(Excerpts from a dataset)
----

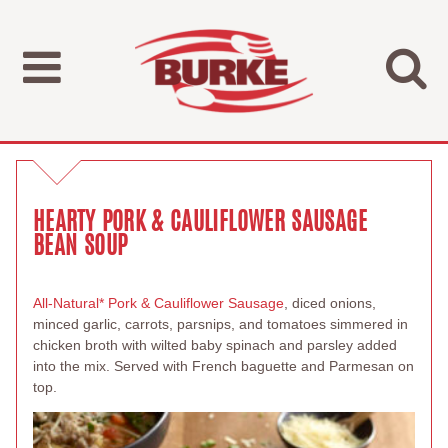
HEARTY PORK & CAULIFLOWER SAUSAGE
BEAN SOUP
All-Natural* Pork & Cauliflower Sausage
, diced onions,
minced garlic, carrots, parsnips, and tomatoes simmered in
chicken broth with wilted baby spinach and parsley added
into the mix. Served with French baguette and Parmesan on
top.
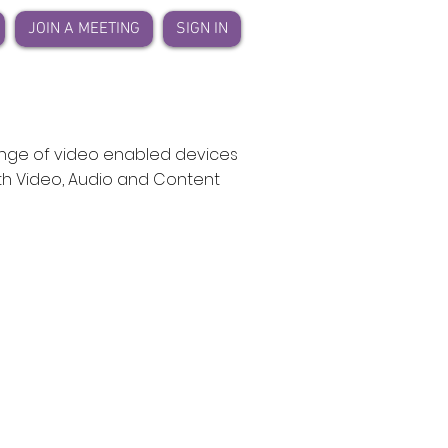
JOIN A MEETING
SIGN IN
ange of video enabled devices
ith Video, Audio and Content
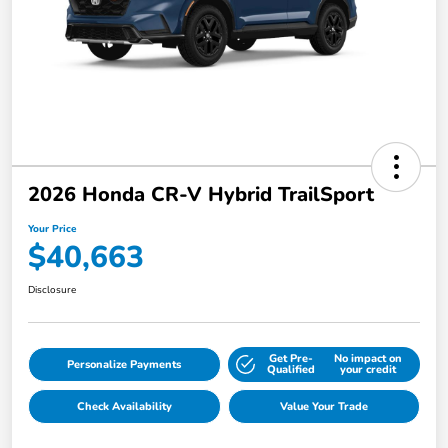
2026 Honda CR-V Hybrid TrailSport
Your Price
$40,663
Disclosure
Get Pre-
No impact on
Personalize Payments
Qualified
your credit
Check Availability
Value Your Trade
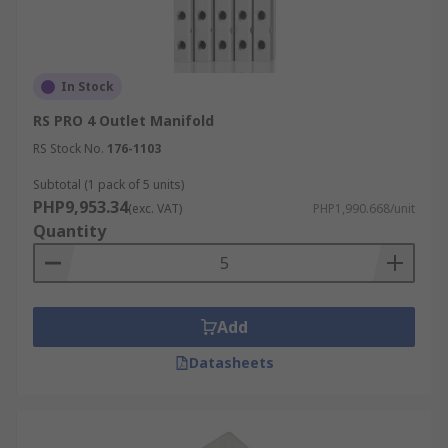
In Stock
RS PRO 4 Outlet Manifold
RS Stock No.
176-1103
Subtotal (1 pack of 5 units)
PHP9,953.34
(exc. VAT)
PHP1,990.668/unit
Quantity
Add
Datasheets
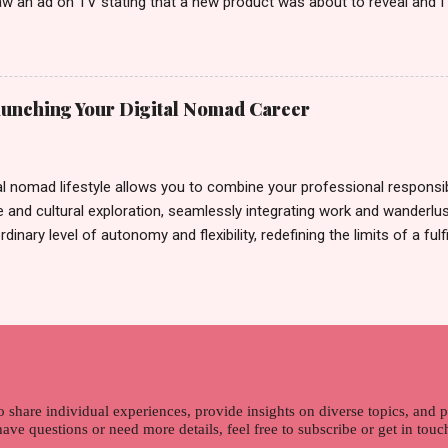
w an ad on TV stating that a new product was about to reveal and I 
rand until I bumped into a promo lady and she said, yes ma'am this 
able on the market. As I remembered, she gave me 3 sets of sachet (
il I saw its first TVC revealing the mystery product itself. And it wa
 Filipinos should try. That was my story on how I discovered the pro
Launching Your Digital Nomad Career
men's and women's variants that suit your hair. I've already tried Ice
my surprise, it washed away the unwanted flakes. And left my hair str
I kept on researc...
al nomad lifestyle allows you to combine your professional responsibi
 and cultural exploration, seamlessly integrating work and wanderlus
dinary level of autonomy and flexibility, redefining the limits of a fulfi
cle, presented by Glamour Moments , you can equip yourself with the
 as a digital nomad. Identifying Remote Work Opportunities Explore 
rtunities by searching job portals that specialize in virtual employ
my for short-term tasks. Identify roles that align with your skills a
g and sustainable work life from anywhere in the world, and focus o
that satisfies your financial requirements while also fitting into you
ns. Aim to find positions that both fulfill your immediat...
o share individual experiences, provide insights on diverse topics, and
 have questions or need more details, feel free to subscribe or get in tou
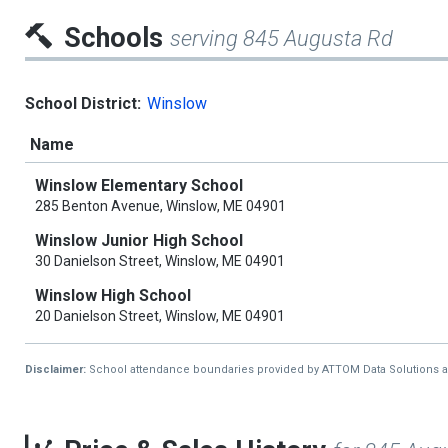
Schools
serving 845 Augusta Rd
School District:
Winslow
Name
Winslow Elementary School
285 Benton Avenue, Winslow, ME 04901
Winslow Junior High School
30 Danielson Street, Winslow, ME 04901
Winslow High School
20 Danielson Street, Winslow, ME 04901
Disclaimer:
School attendance boundaries provided by ATTOM Data Solutions and a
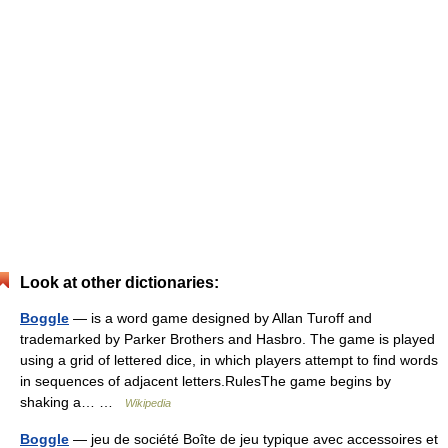
Look at other dictionaries:
Boggle
— is a word game designed by Allan Turoff and
trademarked by Parker Brothers and Hasbro. The game is played
using a grid of lettered dice, in which players attempt to find words
in sequences of adjacent letters.RulesThe game begins by
shaking a… …
Wikipedia
Boggle
— jeu de société Boîte de jeu typique avec accessoires et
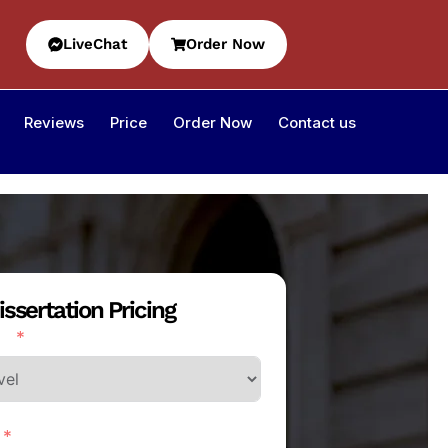
LiveChat
Order Now
Reviews
Price
Order Now
Contact us
issertation Pricing
l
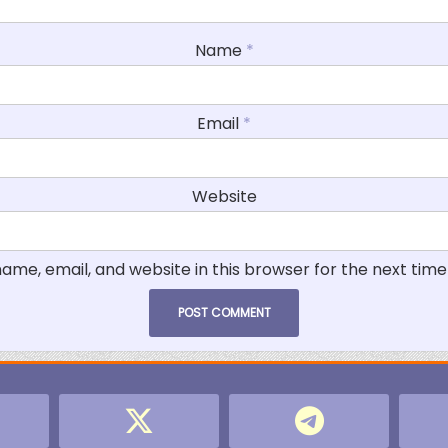
Name
*
Email
*
Website
ame, email, and website in this browser for the next tim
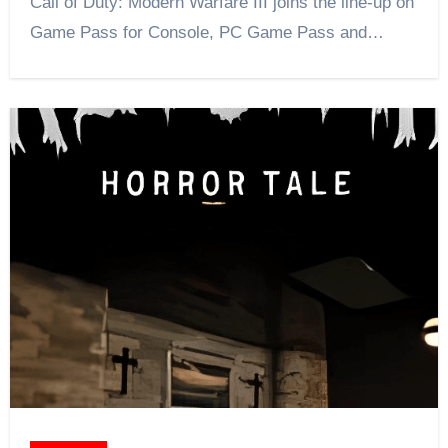
Call of Duty: Modern Warfare III joins the line-up on
Game Pass for Console, PC Game Pass and…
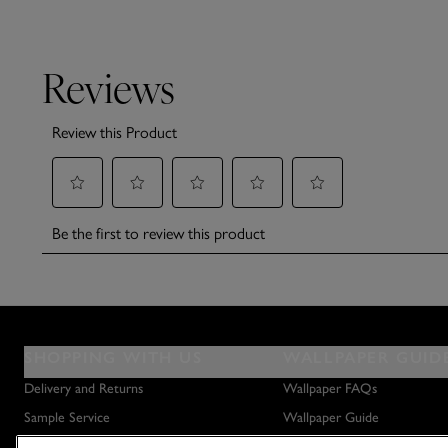
SHOPPING WITH US
WALLPAPER GUID
Delivery and Returns
Wallpaper FAQs
Sample Service
Wallpaper Guide
Privacy Policy
How to Hang Wallpaper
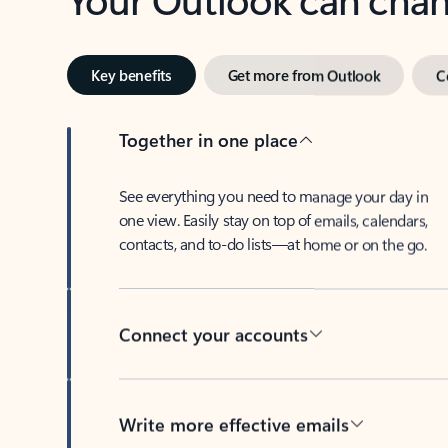
Key benefits
Get more from Outlook
C
Together in one place
See everything you need to manage your day in
one view. Easily stay on top of emails, calendars,
contacts, and to-do lists—at home or on the go.
Connect your accounts
Write more effective emails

----

Brief — Copy each entry exactly, with no pictures.

Worked solution —
HEARTY PORK & CAULIFLOWER SAUSAGE
BEAN SOUP
All-Natural* Pork & Cauliflower Sausage
, diced onions,
minced garlic, carrots, parsnips, and tomatoes simmered in
chicken broth with wilted baby spinach and parsley added
into the mix. Served with French baguette and Parmesan on
top.
JOIN A MEETING
SIGN IN
ange of video enabled devices
ith Video, Audio and Content
2026 Honda CR-V Hybrid TrailSport
Your Price
$40,663
Disclosure
Get Pre-
No impact on
Personalize Payments
Qualified
your credit
Check Availability
Value Your Trade
In Stock
RS PRO 4 Outlet Manifold
RS Stock No.
176-1103
Subtotal (1 pack of 5 units)
PHP9,953.34
(exc. VAT)
PHP1,990.668/unit
Quantity
Add
Datasheets
w an ad on TV stating that a new product was about to reveal and I 
rand until I bumped into a promo lady and she said, yes ma'am this 
able on the market. As I remembered, she gave me 3 sets of sachet (
il I saw its first TVC revealing the mystery product itself. And it wa
 Filipinos should try. That was my story on how I discovered the pro
Launching Your Digital Nomad Career
men's and women's variants that suit your hair. I've already tried Ice
my surprise, it washed away the unwanted flakes. And left my hair str
I kept on researc...
al nomad lifestyle allows you to combine your professional responsibi
 and cultural exploration, seamlessly integrating work and wanderlus
dinary level of autonomy and flexibility, redefining the limits of a fulfi
cle, presented by Glamour Moments , you can equip yourself with the
 as a digital nomad. Identifying Remote Work Opportunities Explore 
rtunities by searching job portals that specialize in virtual employ
my for short-term tasks. Identify roles that align with your skills a
g and sustainable work life from anywhere in the world, and focus o
that satisfies your financial requirements while also fitting into you
ns. Aim to find positions that both fulfill your immediat...
o share individual experiences, provide insights on diverse topics, and
 have questions or need more details, feel free to subscribe or get in tou
Schools
serving 845 Augusta Rd
School District:
Winslow
Name
Winslow Elementary School
285 Benton Avenue, Winslow, ME 04901
Winslow Junior High School
30 Danielson Street, Winslow, ME 04901
Winslow High School
20 Danielson Street, Winslow, ME 04901
Disclaimer:
School attendance boundaries provided by ATTOM Data Solutions and a
Look at other dictionaries:
Boggle
— is a word game designed by Allan Turoff and
trademarked by Parker Brothers and Hasbro. The game is played
using a grid of lettered dice, in which players attempt to find words
in sequences of adjacent letters.RulesThe game begins by
shaking a… …
Wikipedia
Boggle
— jeu de société Boîte de jeu typique avec accessoires et
LiveChat
Order Now
Reviews
Price
Order Now
Contact us
issertation Pricing
l
Name
*
Email
*
Website
ame, email, and website in this browser for the next tim
Call of Duty: Modern Warfare III joins the line-up on
Game Pass for Console, PC Game Pass and…
SHOPPING WITH US
WALLPAPER GUID
Delivery and Returns
Wallpaper FAQs
Sample Service
Wallpaper Guide
Privacy Policy
How to Hang Wallpaper
Key benefits
Get more from Outlook
C
Together in one place
See everything you need to manage your day in
one view. Easily stay on top of emails, calendars,
contacts, and to-do lists—at home or on the go.
Connect your accounts
Write more effective emails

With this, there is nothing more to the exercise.